Vou contar-lhe uma espécie de segredo. Durante algum tempo questionei-me sobre um fenómeno transversal a quase todos os meus clientes, desde os mais pequenitos aos adolescentes. Olhando para o armário onde guardo livros e jogos, praticamente todos eles me perguntavam (e continuam a perguntar) se podiam jogar xadrez, damas, scrable, 4 em linha, dominó, entre outros. Para mim era curioso o facto de crianças e jovens da era da tecnologia, com muitos dos seus pais a lamentarem o desinteresse por qualquer atividade com exceção da televisão e dos jogos eletrónicos, pedirem naquele contexto para jogar jogos de tabuleiro. Iniciando os jogos pedidos era, depois, delicioso ver o seu entusiasmo e alegria durante o jogo. Deixando de lado a dimensão da psicoterapia, sempre presente, mesmo durante os jogos, lá fui compreendendo o que escondia o pedido para jogar.

"Eu peço à mãe para jogar dominó, mas ela diz que não tem paciência.", disse-me uma vez o João.
"Eu até pedi ao pai para jogar ao 4 em linha mas ele disse que não tinha piada nenhuma.", confidenciou uma vez a Ana.
"Deram-me uma vez no Natal o Monopólio mas nunca quiseram jogar comigo. E olha que peço muitas vezes.", disse-me a Beatriz, certo dia.
"Os meus pais estão sempre nas coisas deles e eu tenho de brincar sozinha. Estes jogos não dão para jogar sem companhia, pois não?", perguntou-me, em jeito de lamento, algumas vezes, o Vicente.

Um jogo de tabuleiro é uma excelente plataforma para o desenvolvimento global da criança: nas dimensões cognitiva, emocional, social e também motora. Mas em casa é particularmente pela dimensão social que as crianças anseiam o jogo de tabuleiro acabando por ser o adulto, muitas vezes, que orienta a criança para outra actividade, ora porque ele próprio não se identifica com o jogo, ora porque considera prioritárias outras tarefas.

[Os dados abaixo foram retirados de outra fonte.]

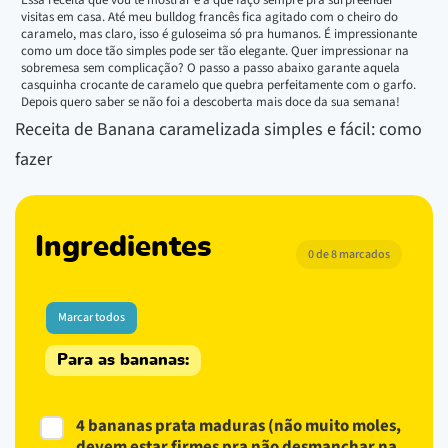
visitas em casa. Até meu bulldog francês fica agitado com o cheiro do
caramelo, mas claro, isso é guloseima só pra humanos. É impressionante
como um doce tão simples pode ser tão elegante. Quer impressionar na
sobremesa sem complicação? O passo a passo abaixo garante aquela
casquinha crocante de caramelo que quebra perfeitamente com o garfo.
Depois quero saber se não foi a descoberta mais doce da sua semana!
Receita de Banana caramelizada simples e fácil: como
fazer
Ingredientes
0 de 8 marcados
Marcar todos
Para as bananas:
4 bananas prata maduras (não muito moles,
devem estar firmes pra não desmanchar na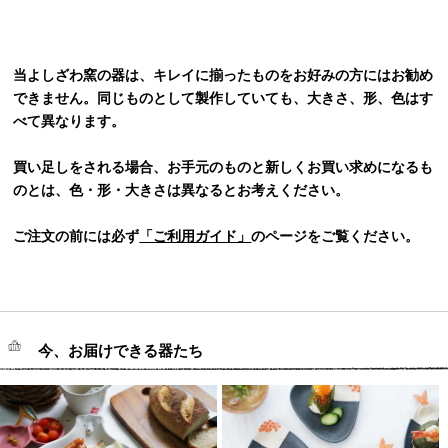
当よしざわ窯の器は、キレイに揃ったものをお好みの方にはお勧め
できません。同じものとして製作していても、大きさ、形、色はす
べて異なります。
買い足しをされる場合、お手元のものと新しくお買い求めになるも
のとは、色・形・大きさは異なるとお考えください。
ご注文の前には必ず
「ご利用ガイド」
のページをご覧ください。
今、お届けできる器たち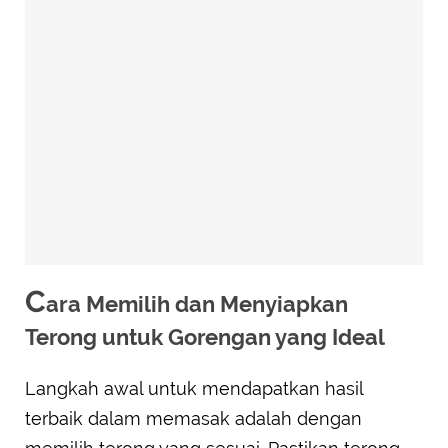
C
ara Memilih dan Menyiapkan
Terong untuk Gorengan yang Ideal
Langkah awal untuk mendapatkan hasil
terbaik dalam memasak adalah dengan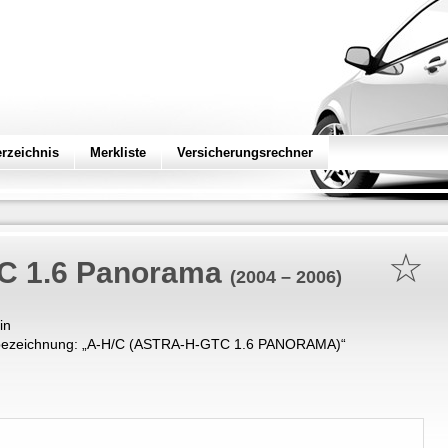
erzeichnis
Merkliste
Versicherungsrechner
☆
C 1.6 Panorama
(2004 – 2006)
in
ezeichnung: „
A-H/C (ASTRA-H-GTC 1.6 PANORAMA)
“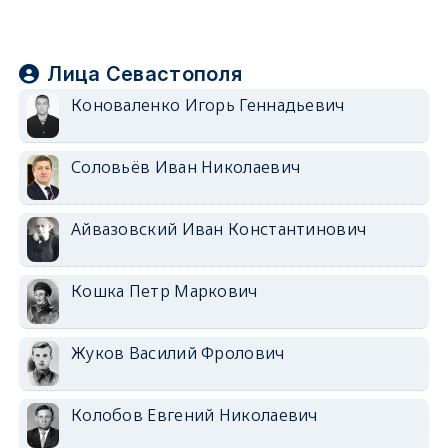
Лица Севастополя
Коноваленко Игорь Геннадьевич
Соловьёв Иван Николаевич
Айвазовский Иван Константинович
Кошка Петр Маркович
Жуков Василий Фролович
Колобов Евгений Николаевич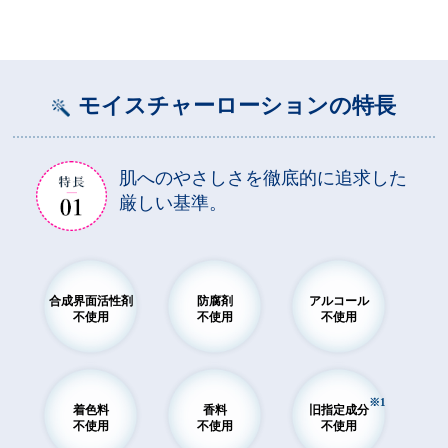
モイスチャーローションの特長
肌へのやさしさを徹底的に追求した
厳しい基準。
合成界面活性剤
防腐剤
アルコール
不使用
不使用
不使用
※1
着色料
香料
旧指定成分
不使用
不使用
不使用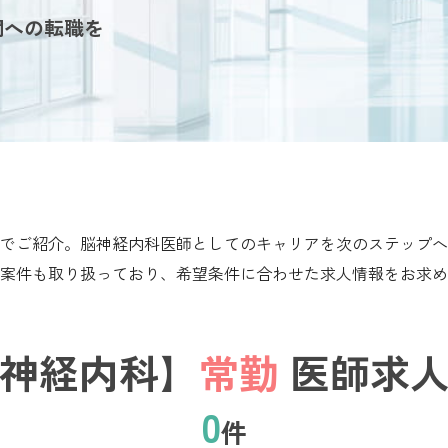
関への転職を
でご紹介。脳神経内科医師としてのキャリアを次のステップへ
案件も取り扱っており、希望条件に合わせた求人情報をお求め
神経内科】
常勤
医師求人
0
件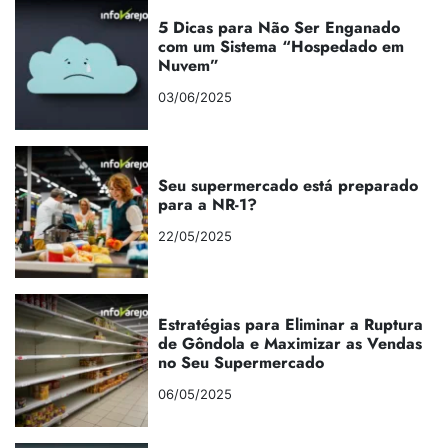
5 Dicas para Não Ser Enganado
com um Sistema “Hospedado em
Nuvem”
03/06/2025
Seu supermercado está preparado
para a NR-1?
22/05/2025
Estratégias para Eliminar a Ruptura
de Gôndola e Maximizar as Vendas
no Seu Supermercado
06/05/2025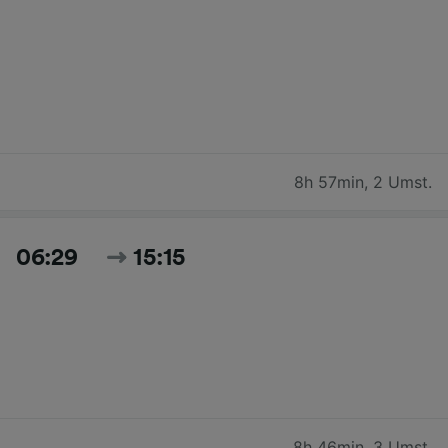
8h 57min
,
2 Umst.
06:29
15:15
8h 46min
,
3 Umst.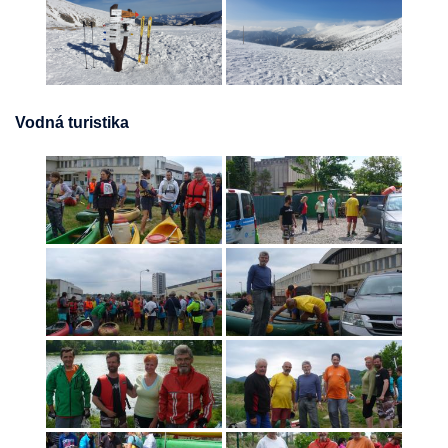
Vodná turistika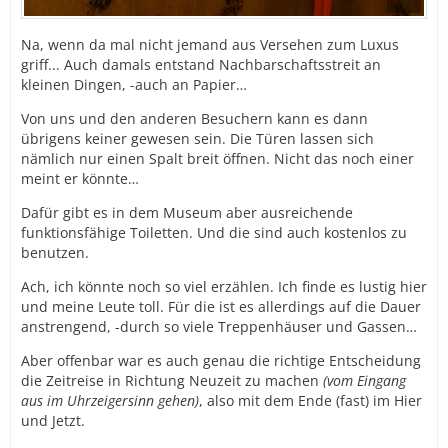
Na, wenn da mal nicht jemand aus Versehen zum Luxus
griff... Auch damals entstand Nachbarschaftsstreit an
kleinen Dingen, -auch an Papier…
Von uns und den anderen Besuchern kann es dann
übrigens keiner gewesen sein. Die Türen lassen sich
nämlich nur einen Spalt breit öffnen. Nicht das noch einer
meint er könnte…
Dafür gibt es in dem Museum aber ausreichende
funktionsfähige Toiletten. Und die sind auch kostenlos zu
benutzen.
Ach, ich könnte noch so viel erzählen. Ich finde es lustig hier
und meine Leute toll. Für die ist es allerdings auf die Dauer
anstrengend, -durch so viele Treppenhäuser und Gassen…
Aber offenbar war es auch genau die richtige Entscheidung
die Zeitreise in Richtung Neuzeit zu machen
(vom Eingang
aus im Uhrzeigersinn gehen)
, also mit dem Ende (fast) im Hier
und Jetzt.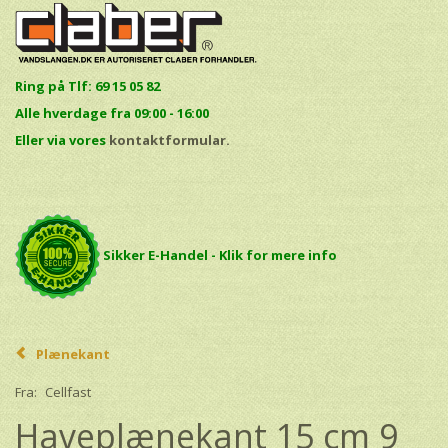
Ring på Tlf: 69 15 05 82
Alle hverdage fra 09:00 - 16:00
E
ller via vores
kontaktformular.
Sikker E-Handel - Klik for mere info
Plænekant
Fra:
Cellfast
Haveplænekant 15 cm 9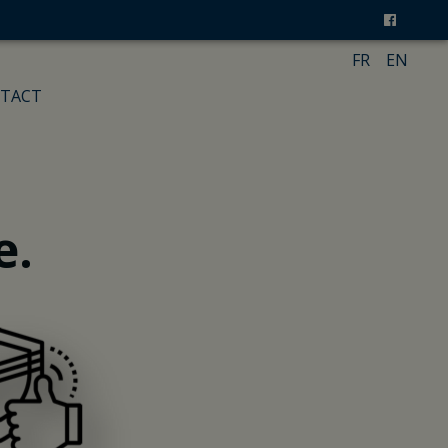
FR
EN
TACT
e.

Os jogos de tabuleiro implicam a partilha de regras entre todos os participantes, havendo diversos benefícios do ponto de vista social, como a capacidade de comunicar verbalmente, partilhar, esperar a vez, e apreciar a interação com outras pessoas. Este tipo de jogos constitui ainda uma oportunidade de aprender a respeitar e ajudar o adversário. Na dimensão emocional as potencialidades são imensas: o contacto com o orgulho e a felicidade da vitória, mas também com a frustração e zanga da derrota; a empatia pelo adversário e aquilo que ele por oposição a si, está a sentir. É precisamente por estes momentos de partilha e interação social, enquanto se divertem em jogos que as estimulam, que as crianças adoram jogos de tabuleiro.

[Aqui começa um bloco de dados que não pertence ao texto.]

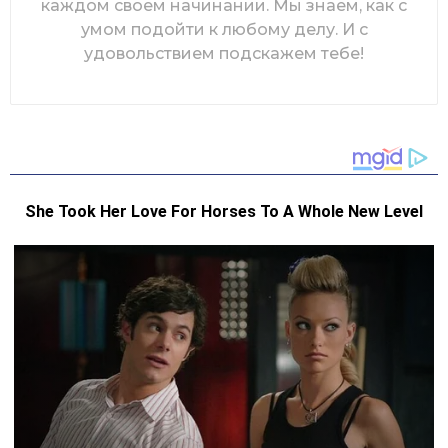
каждом своем начинании. Мы знаем, как с
умом подойти к любому делу. И с
удовольствием подскажем тебе!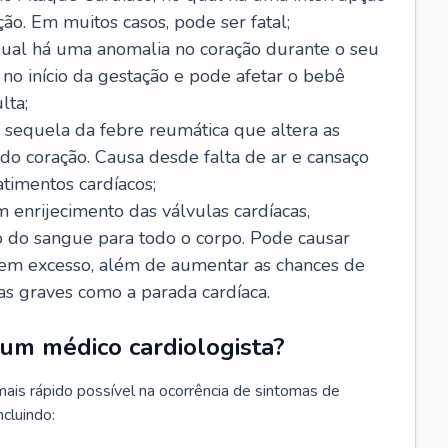
ão. Em muitos casos, pode ser fatal;
 qual há uma anomalia no coração durante o seu
no início da gestação e pode afetar o bebê
lta;
 sequela da febre reumática que altera as
o coração. Causa desde falta de ar e cansaço
timentos cardíacos;
m enrijecimento das válvulas cardíacas,
do sangue para todo o corpo. Pode causar
o em excesso, além de aumentar as chances de
as graves como a parada cardíaca.
um médico cardiologista?
 mais rápido possível na ocorrência de sintomas de
ncluindo: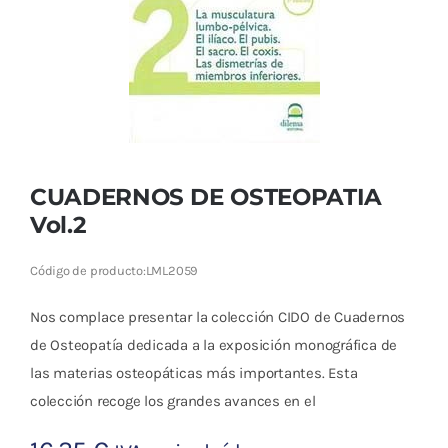
Cromoterapia
Fisioterapia
y masaje
Magnetoterapia
CUADERNOS DE OSTEOPATIA
Terapias
Vol.2
Material
Código de producto:
LML2059
clínico
Nos complace presentar la colección CIDO de Cuadernos
Material de
de Osteopatía dedicada a la exposición monográfica de
enseñanza
las materias osteopáticas más importantes. Esta
colección recoge los grandes avances en el
OFERTAS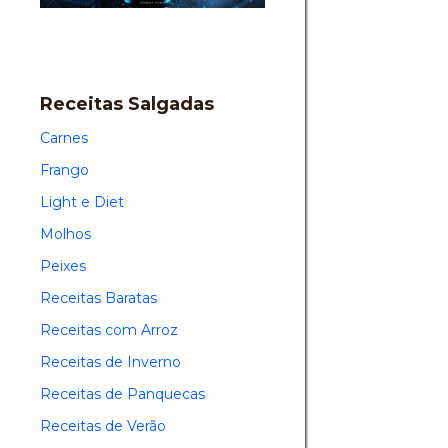
Receitas Salgadas
Carnes
Frango
Light e Diet
Molhos
Peixes
Receitas Baratas
Receitas com Arroz
Receitas de Inverno
Receitas de Panquecas
Receitas de Verão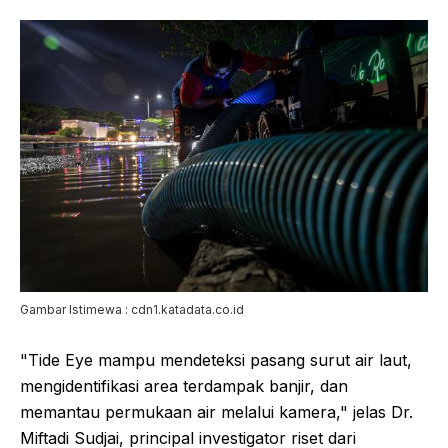
Gambar Istimewa : cdn1.katadata.co.id
"Tide Eye mampu mendeteksi pasang surut air laut,
mengidentifikasi area terdampak banjir, dan
memantau permukaan air melalui kamera," jelas Dr.
Miftadi Sudjai, principal investigator riset dari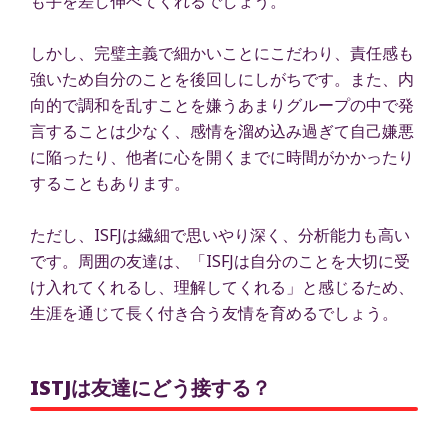
も手を差し伸べてくれるでしょう。
しかし、完璧主義で細かいことにこだわり、責任感も
強いため自分のことを後回しにしがちです。また、内
向的で調和を乱すことを嫌うあまりグループの中で発
言することは少なく、感情を溜め込み過ぎて自己嫌悪
に陥ったり、他者に心を開くまでに時間がかかったり
することもあります。
ただし、ISFJは繊細で思いやり深く、分析能力も高い
です。周囲の友達は、「ISFJは自分のことを大切に受
け入れてくれるし、理解してくれる」と感じるため、
生涯を通じて長く付き合う友情を育めるでしょう。
ISTJは友達にどう接する？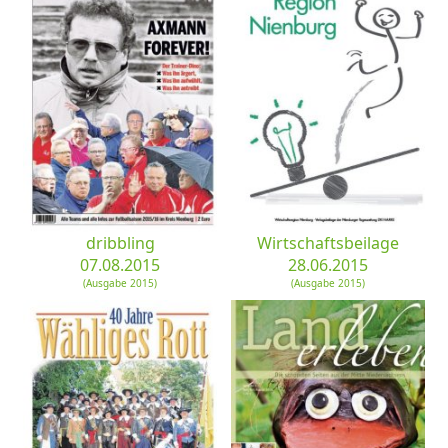
dribbling
Wirtschaftsbeilage
07.08.2015
28.06.2015
(Ausgabe 2015)
(Ausgabe 2015)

Mas, posto isto, os jogos digitais devem ficar escondidos no fundo de uma gaveta? Os jogos digitais permitem a estimulação de todas as competências cognitivas dos jogos de tabuleiro, mas com outras variáveis aliciantes, para miúdos e graúdos. Para as crianças que ficam fascinadas com a qualidade gráfica e com o realismo das imagens e dos sons. Para os pais que ficam fascinados com a possibilidade de terem tempo para eles. Onde tendencialmente “perdem”? Na vertente social. Isto porque os videojogos são tendencialmente isolantes, limitam a interação social dos mais novos e podem tornar-se viciantes. É precisamente por isto que eles no consultório adoram os jogos de tabuleiro. Porque alguém está, efetivamente, ali com eles.

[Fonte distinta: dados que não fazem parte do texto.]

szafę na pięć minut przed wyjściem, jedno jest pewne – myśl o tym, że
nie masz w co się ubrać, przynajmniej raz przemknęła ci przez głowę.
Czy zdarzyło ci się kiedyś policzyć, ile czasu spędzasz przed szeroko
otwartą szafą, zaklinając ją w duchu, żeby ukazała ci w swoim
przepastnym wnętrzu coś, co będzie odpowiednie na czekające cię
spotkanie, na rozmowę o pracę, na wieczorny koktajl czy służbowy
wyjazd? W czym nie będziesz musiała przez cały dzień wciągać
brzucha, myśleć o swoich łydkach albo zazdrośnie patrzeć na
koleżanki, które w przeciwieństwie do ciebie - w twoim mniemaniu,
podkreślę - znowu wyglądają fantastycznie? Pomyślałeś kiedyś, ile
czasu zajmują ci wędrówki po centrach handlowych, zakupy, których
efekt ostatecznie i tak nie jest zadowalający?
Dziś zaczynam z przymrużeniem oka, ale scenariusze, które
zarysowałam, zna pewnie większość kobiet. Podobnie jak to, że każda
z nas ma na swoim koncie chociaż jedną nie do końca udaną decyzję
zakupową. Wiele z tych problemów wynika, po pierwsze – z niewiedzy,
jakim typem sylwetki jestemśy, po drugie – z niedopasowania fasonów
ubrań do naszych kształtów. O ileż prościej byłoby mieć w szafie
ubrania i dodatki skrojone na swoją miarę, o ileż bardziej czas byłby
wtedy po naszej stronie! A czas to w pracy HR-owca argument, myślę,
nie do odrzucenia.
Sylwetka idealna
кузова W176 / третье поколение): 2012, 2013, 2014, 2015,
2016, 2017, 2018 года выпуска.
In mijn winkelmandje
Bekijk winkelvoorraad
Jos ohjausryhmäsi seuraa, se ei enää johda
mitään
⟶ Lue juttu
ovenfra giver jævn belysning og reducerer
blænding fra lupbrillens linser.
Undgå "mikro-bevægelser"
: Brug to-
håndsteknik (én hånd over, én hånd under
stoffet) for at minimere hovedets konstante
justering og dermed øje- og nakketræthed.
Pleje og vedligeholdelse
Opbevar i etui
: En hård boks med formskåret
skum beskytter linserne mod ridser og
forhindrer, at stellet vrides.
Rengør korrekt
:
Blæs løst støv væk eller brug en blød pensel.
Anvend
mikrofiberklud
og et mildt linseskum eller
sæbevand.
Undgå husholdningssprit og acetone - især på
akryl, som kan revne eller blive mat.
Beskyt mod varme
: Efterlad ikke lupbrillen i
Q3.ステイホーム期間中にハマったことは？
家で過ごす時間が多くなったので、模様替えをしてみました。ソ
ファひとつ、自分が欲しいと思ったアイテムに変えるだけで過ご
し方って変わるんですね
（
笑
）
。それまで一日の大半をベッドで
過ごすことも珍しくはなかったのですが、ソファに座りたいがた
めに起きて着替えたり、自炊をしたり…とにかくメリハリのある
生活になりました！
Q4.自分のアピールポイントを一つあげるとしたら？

Pais, os vossos filhos querem brincar convosco. Aquilo que a criança mais quer, e precisa, é estar consigo, sem grandes objetivos em mente, para além do simples prazer de passarem tempo juntos. E os jogos de tabuleiro são uma excelente forma de estreitarem laços emocionais. E, adicionalmente, desenvolverem competências cognitivas, emocionais, sociais e motoras. O mais importante é mesmo brincar. As crianças devem jogar e brincar todos os dias. Através da brincadeira as crianças expressam emoções, raciocinam, interagem com os outros, resolvem problemas. Mais importante do que o tempo de brincadeira em conjunto é a qualidade desse tempo, seja ele em torno de um jogo de tabuleiro, de um videojogo, de um livro, de fantoches ou de jogos de construções.

Mas mesmo com o Inverno como pano de fundo, a diversão pode reinar ao ar livre. Galochas nos pés e muitas brincadeiras nas poças de água. Gorro na cabeça e uma bola a rolar pela relva no jardim. Casaco quentinho e balde na mão para brincadeiras no areal deserto da praia. Luvas quentinhas e bonecos de neve a surgir.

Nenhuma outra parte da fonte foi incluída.